§ ASSIGNMENT: The lines below, from the first through the one containing "правовласника Getty Images", are to be given again exactly, with pictures left out and nothing added.

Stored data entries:
*** Begin section ***

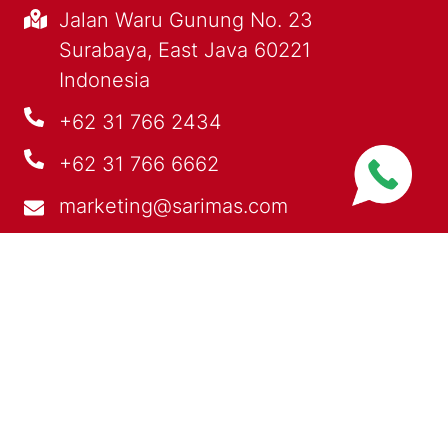
Jalan Waru Gunung No. 23
Surabaya, East Java 60221
Indonesia
+62 31 766 2434
+62 31 766 6662
marketing@sarimas.com
PRODUCTS
PROFILE
OUR EXPERTISE
NEWS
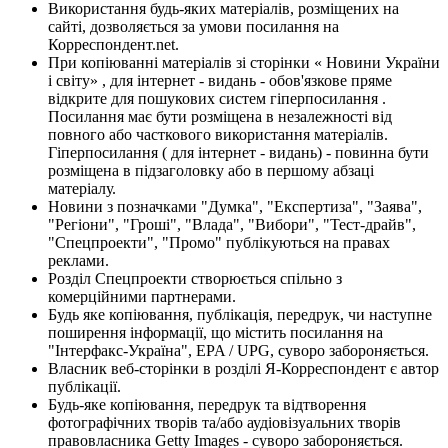
Використання будь-яких матеріалів, розміщених на
сайті, дозволяється за умови посилання на
Корреспондент.net.
При копіюванні матеріалів зі сторінки « Новини України
і світу» , для інтернет - видань - обов'язкове пряме
відкрите для пошукових систем гіперпосилання .
Посилання має бути розміщена в незалежності від
повного або часткового використання матеріалів.
Гіперпосилання ( для інтернет - видань) - повинна бути
розміщена в підзаголовку або в першому абзаці
матеріалу.
Новини з позначками "Думка", "Експертиза", "Заява",
"Регіони", "Гроші", "Влада", "Вибори", "Тест-драйв",
"Спецпроекти", "Промо" публікуються на правах
реклами.
Розділ Спецпроекти створюється спільно з
комерційними партнерами.
Будь яке копіювання, публікація, передрук, чи наступне
поширення інформації, що містить посилання на
"Інтерфакс-Україна", EPA / UPG, суворо забороняється.
Власник веб-сторінки в розділі Я-Корреспондент є автор
публікації.
Будь-яке копіювання, передрук та відтворення
фотографічних творів та/або аудіовізуальних творів
правовласника Getty Images - суворо забороняється.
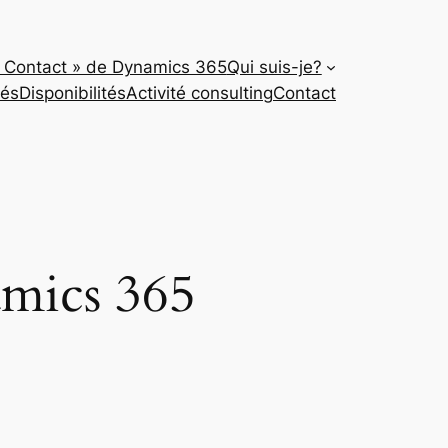
« Contact » de Dynamics 365
Qui suis-je?
tés
Disponibilités
Activité consulting
Contact
amics 365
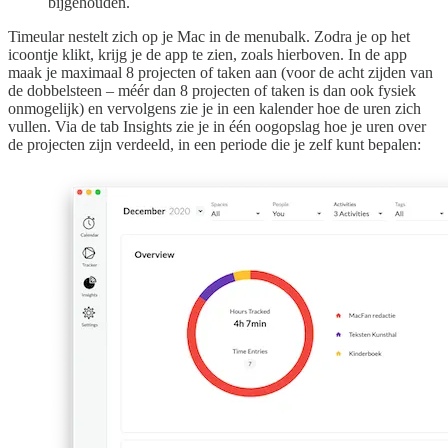
bijgehouden.
Timeular nestelt zich op je Mac in de menubalk. Zodra je op het
icoontje klikt, krijg je de app te zien, zoals hierboven. In de app
maak je maximaal 8 projecten of taken aan (voor de acht zijden van
de dobbelsteen – méér dan 8 projecten of taken is dan ook fysiek
onmogelijk) en vervolgens zie je in een kalender hoe de uren zich
vullen. Via de tab Insights zie je in één oogopslag hoe je uren over
de projecten zijn verdeeld, in een periode die je zelf kunt bepalen:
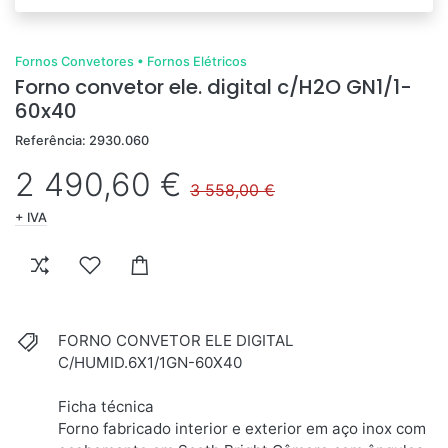
Fornos Convetores
•
Fornos Elétricos
Forno convetor ele. digital c/H2O GN1/1-
60x40
Referência: 2930.060
2 490,60 €
3 558,00 €
+ IVA
FORNO CONVETOR ELE DIGITAL
C/HUMID.6X1/1GN-60X40
Ficha técnica
Forno fabricado interior e exterior em aço inox com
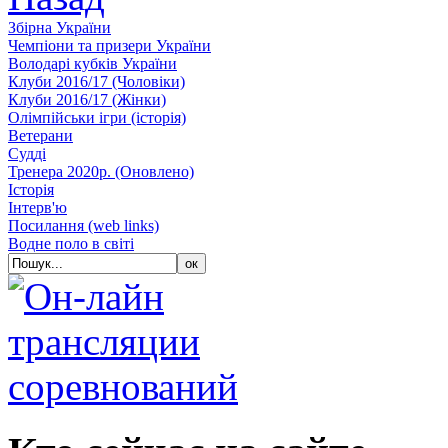
Збiрна України
Чемпіони та призери України
Володарі кубків України
Клуби 2016/17 (Чоловiки)
Клуби 2016/17 (Жiнки)
Олімпійськи ігри (історія)
Ветерани
Судді
Тренера 2020р. (Оновлено)
Історія
Iнтерв'ю
Посилання (web links)
Водне поло в світі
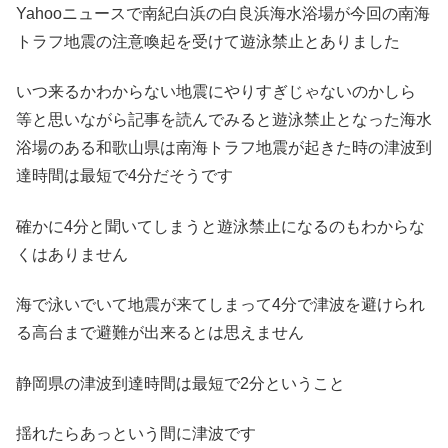
Yahooニュースで南紀白浜の白良浜海水浴場が今回の南海
トラフ地震の注意喚起を受けて遊泳禁止とありました
いつ来るかわからない地震にやりすぎじゃないのかしら
等と思いながら記事を読んでみると遊泳禁止となった海水
浴場のある和歌山県は南海トラフ地震が起きた時の津波到
達時間は最短で4分だそうです
確かに4分と聞いてしまうと遊泳禁止になるのもわからな
くはありません
海で泳いでいて地震が来てしまって4分で津波を避けられ
る高台まで避難が出来るとは思えません
静岡県の津波到達時間は最短で2分ということ
揺れたらあっという間に津波です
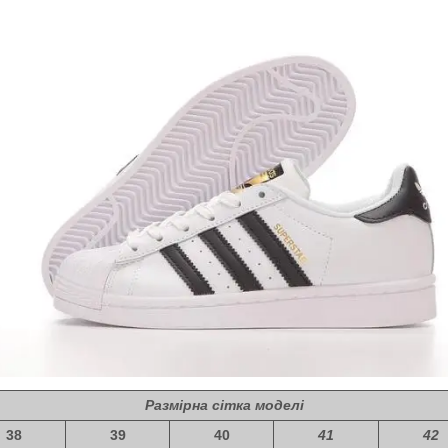
Размірна сітка моделі
38
39
40
41
42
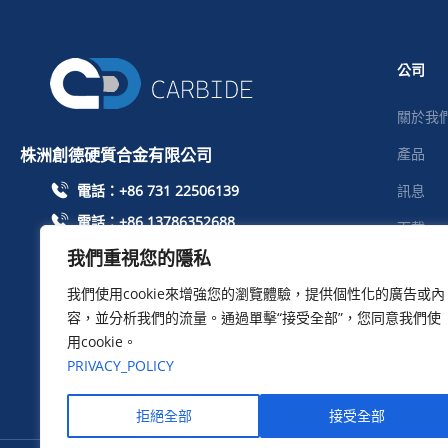
公司
關於我
株洲創德硬質合金有限公司
產品
電話：+86 731 22506139
訊息
電話：+86 13786352688
下載
info@cdcarbide.com
我們重視您的隱私
照片
添加株洲市天元區泰山路留學生創業園1
我們使用cookie來增強您的瀏覽體驗，提供個性化的廣告或內
聯絡我
號樓215
容，並分析我們的流量。通過單擊“接受全部”，您同意我們使
用cookie。
PRIVACY_POLICY
拒絕全部
接受全部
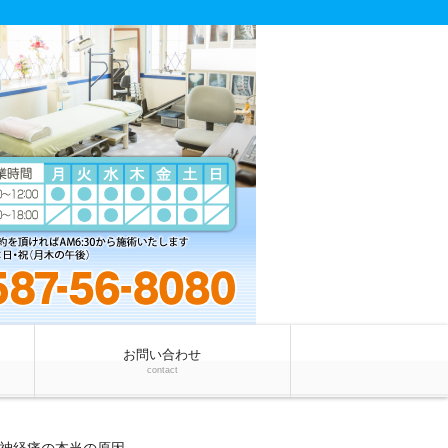
お問い合わせ
contact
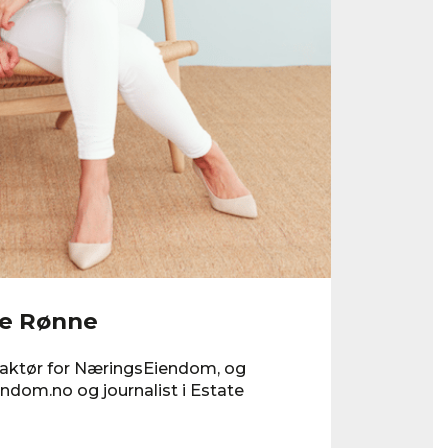
je Rønne
edaktør for NæringsEiendom, og
ndom.no og journalist i Estate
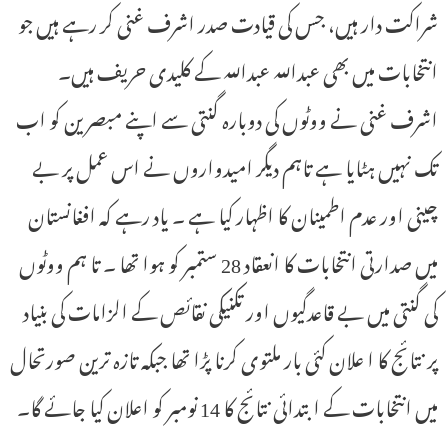
شراکت دار ہیں، جس کی قیادت صدر اشرف غنی کر رہے ہیں جو
انتخابات میں بھی عبداللہ عبداللہ کے کلیدی حریف ہیں۔
اشرف غنی نے ووٹوں کی دوبارہ گنتی سے اپنے مبصرین کو اب
تک نہیں ہٹایا ہے تاہم دیگر امیدواروں نے اس عمل پر بے
چینی اور عدم اطمینان کا اظہار کیا ہے ۔ یاد رہے کہ افغانستان
میں صدارتی انتخابات کا انعقاد 28 ستمبر کو ہوا تھا ۔ تا ہم ووٹوں
کی گنتی میں بے قاعدگیوں اور تکنیکی نقائص کے الزامات کی بنیاد
پر نتائج کا ا علان کئی بار ملتوی کرنا پڑا تھا جبکہ تازہ ترین صورتحال
میں انتخابات کے ابتدائی نتائج کا 14 نومبر کو اعلان کیا جائے گا۔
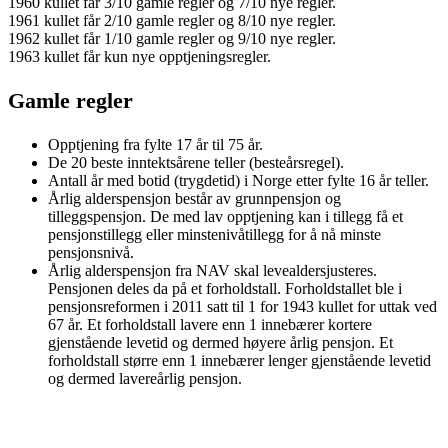
1960 kullet får 3/10 gamle regler og 7/10 nye regler.
1961 kullet får 2/10 gamle regler og 8/10 nye regler.
1962 kullet får 1/10 gamle regler og 9/10 nye regler.
1963 kullet får kun nye opptjeningsregler.
Gamle regler
Opptjening fra fylte 17 år til 75 år.
De 20 beste inntektsårene teller (besteårsregel).
Antall år med botid (trygdetid) i Norge etter fylte 16 år teller.
Årlig alderspensjon består av grunnpensjon og
tilleggspensjon. De med lav opptjening kan i tillegg få et
pensjonstillegg eller minstenivåtillegg for å nå minste
pensjonsnivå.
Årlig alderspensjon fra NAV skal levealdersjusteres.
Pensjonen deles da på et forholdstall. Forholdstallet ble i
pensjonsreformen i 2011 satt til 1 for 1943 kullet for uttak ved
67 år. Et forholdstall lavere enn 1 innebærer kortere
gjenstående levetid og dermed høyere årlig pensjon. Et
forholdstall større enn 1 innebærer lenger gjenstående levetid
og dermed lavereårlig pensjon.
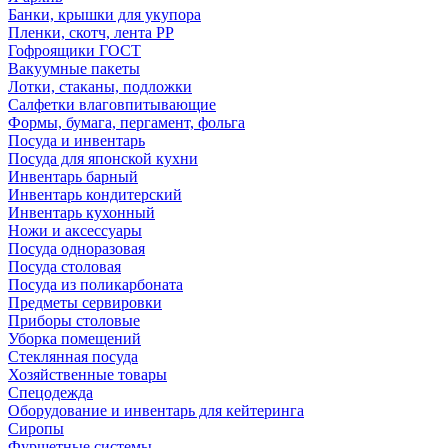
Банки, крышки для укупора
Пленки, скотч, лента РР
Гофроящики ГОСТ
Вакуумные пакеты
Лотки, стаканы, подложки
Салфетки влаговпитывающие
Формы, бумага, пергамент, фольга
Посуда и инвентарь
Посуда для японской кухни
Инвентарь барный
Инвентарь кондитерский
Инвентарь кухонный
Ножи и аксессуары
Посуда одноразовая
Посуда столовая
Посуда из поликарбоната
Предметы сервировки
Приборы столовые
Уборка помещений
Стеклянная посуда
Хозяйственные товары
Спецодежда
Оборудование и инвентарь для кейтеринга
Сиропы
Фуршетные системы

*** End section ***

§ ANSWER FOR THIS EXERCISE:
Jalan Waru Gunung No. 23
Surabaya, East Java 60221
Indonesia
+62 31 766 2434
+62 31 766 6662
marketing@sarimas.com
PRODUCTS
PROFILE
OUR EXPERTISE
NEWS
Використання будь-яких матеріалів, розміщених на
сайті, дозволяється за умови посилання на
Корреспондент.net.
При копіюванні матеріалів зі сторінки « Новини України
і світу» , для інтернет - видань - обов'язкове пряме
відкрите для пошукових систем гіперпосилання .
Посилання має бути розміщена в незалежності від
повного або часткового використання матеріалів.
Гіперпосилання ( для інтернет - видань) - повинна бути
розміщена в підзаголовку або в першому абзаці
матеріалу.
Новини з позначками "Думка", "Експертиза", "Заява",
"Регіони", "Гроші", "Влада", "Вибори", "Тест-драйв",
"Спецпроекти", "Промо" публікуються на правах
реклами.
Розділ Спецпроекти створюється спільно з
комерційними партнерами.
Будь яке копіювання, публікація, передрук, чи наступне
поширення інформації, що містить посилання на
"Інтерфакс-Україна", EPA / UPG, суворо забороняється.
Власник веб-сторінки в розділі Я-Корреспондент є автор
публікації.
Будь-яке копіювання, передрук та відтворення
фотографічних творів та/або аудіовізуальних творів
правовласника Getty Images - суворо забороняється.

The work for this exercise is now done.